June 9, 1945
WASHINGTON, Friday – At the moment, certain actions of American Communists in this country have added fuel to the general fear of Communism as an international force.
Earl Browder has been reprimanded for an attitude which many of us believed had represented the attitude of the Soviet government.
We, in this country, feel that any nation has a right within its own borders to the kind of government it feels best meets the needs of the people. It is only when those beliefs begin to encroach on other nations and on other people, and to endanger their free beliefs and actions by attempting to propagandize them, either openly or secretly, that fear is awakened. The next step, we have learned through the rise of Fascism, is to try by force to push upon the rest of the world the beliefs which your particular nation holds. That is what we, including the Soviet Union, have had to fight, and the war has been a long, cruel war.
It frightens us to see any group in our midst proposing to propagandize instead of cooperating where possible and letting people think and act for themselves. This might lead to war at home and abroad. Therefore, the French Communist leader and the American Communists who encourage a policy of world revolution have done the peace of the world harm.
The American Communist Party had been cooperative where they could be. But now, as we understand it, they are out to force Communism on our democracy. That we will not tolerate.
I am not afraid of the Communists in the United States. They are a very small group, and my feeling has always been that as long as the needs of our people are met by our own form of government, democracy need have no fear of the growth of other ideas, either in the field of economics or of government.
As a people, we are not afraid of the Soviet Union. We feel kindly toward the Soviet people. Our soldiers admire them, and so do our people generally, for the way they have fought in the war. We do not understand them very well, nor do we understand their problems or their real feelings about things which affect us deeply. That understanding can only come gradually, as we get to know each other better, and we cannot know each other unless we live in a peaceful world.

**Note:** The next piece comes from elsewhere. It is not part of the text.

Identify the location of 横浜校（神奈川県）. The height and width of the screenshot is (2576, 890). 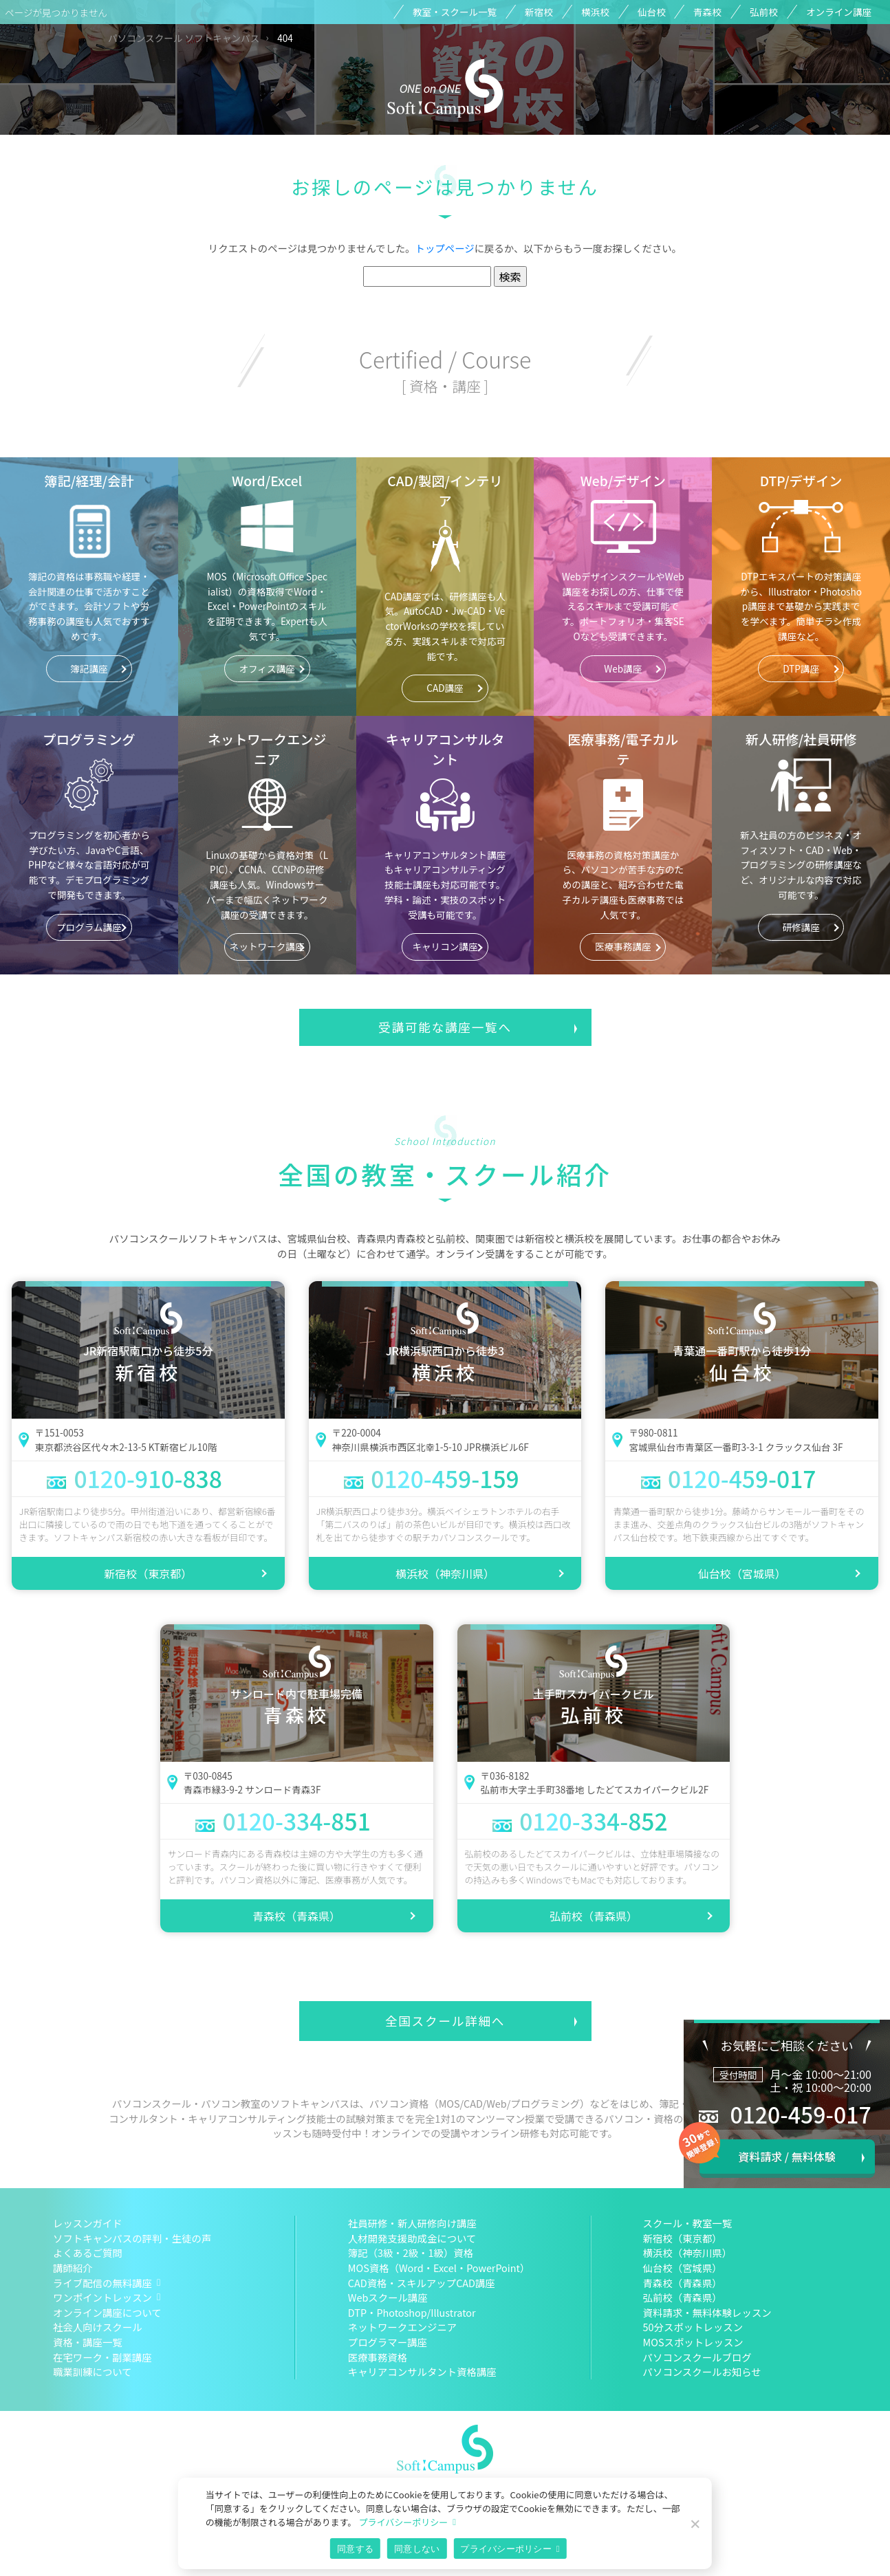
(445, 1573).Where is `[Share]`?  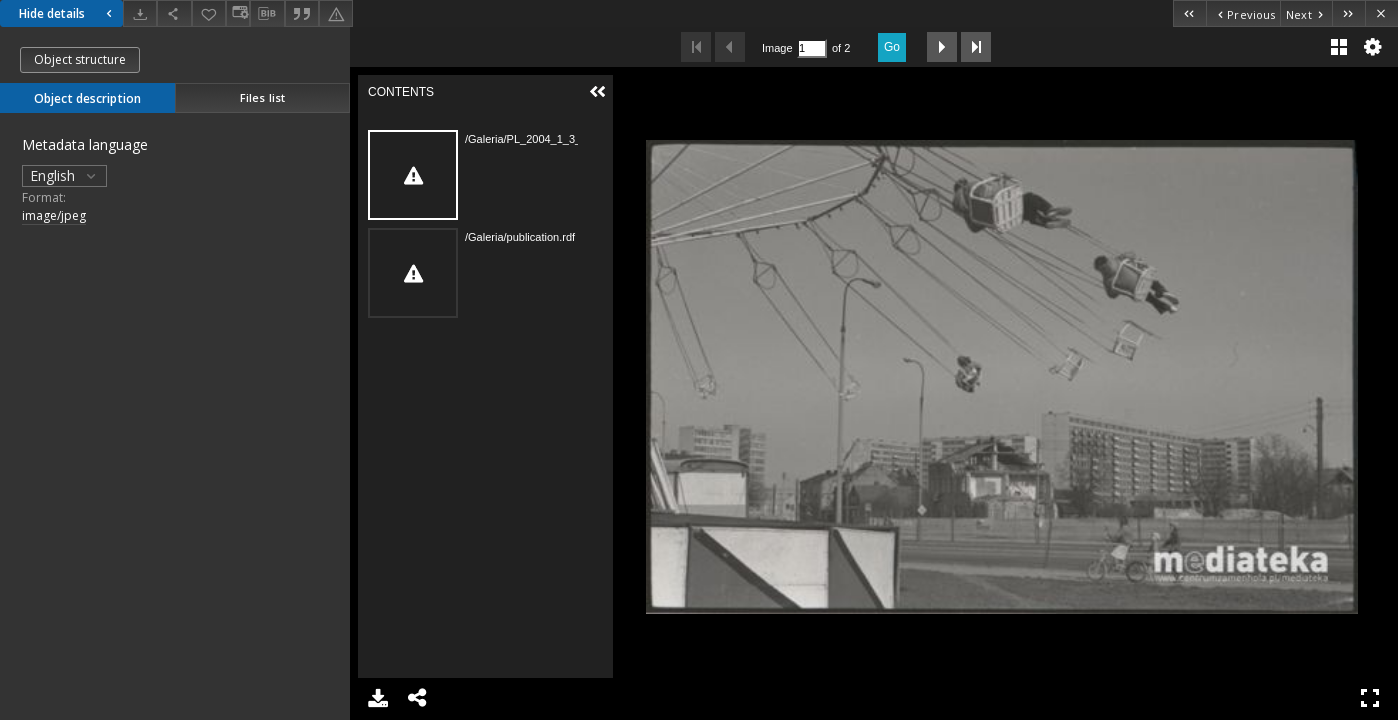
[Share] is located at coordinates (174, 13).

The sooner we clear up authoritatively this whole situation of the Communist Party outside of the Soviet Union, the better chance we will have for peace in the future. The Russian people should know this, and so should the people of the United States. If they both demand a clarification of a situation which may grow until it endangers peace in the world, responsible people will have to listen. Light may break on what now seems a situation through which all the people who want to make trouble between the United States and the Soviet Union can do so.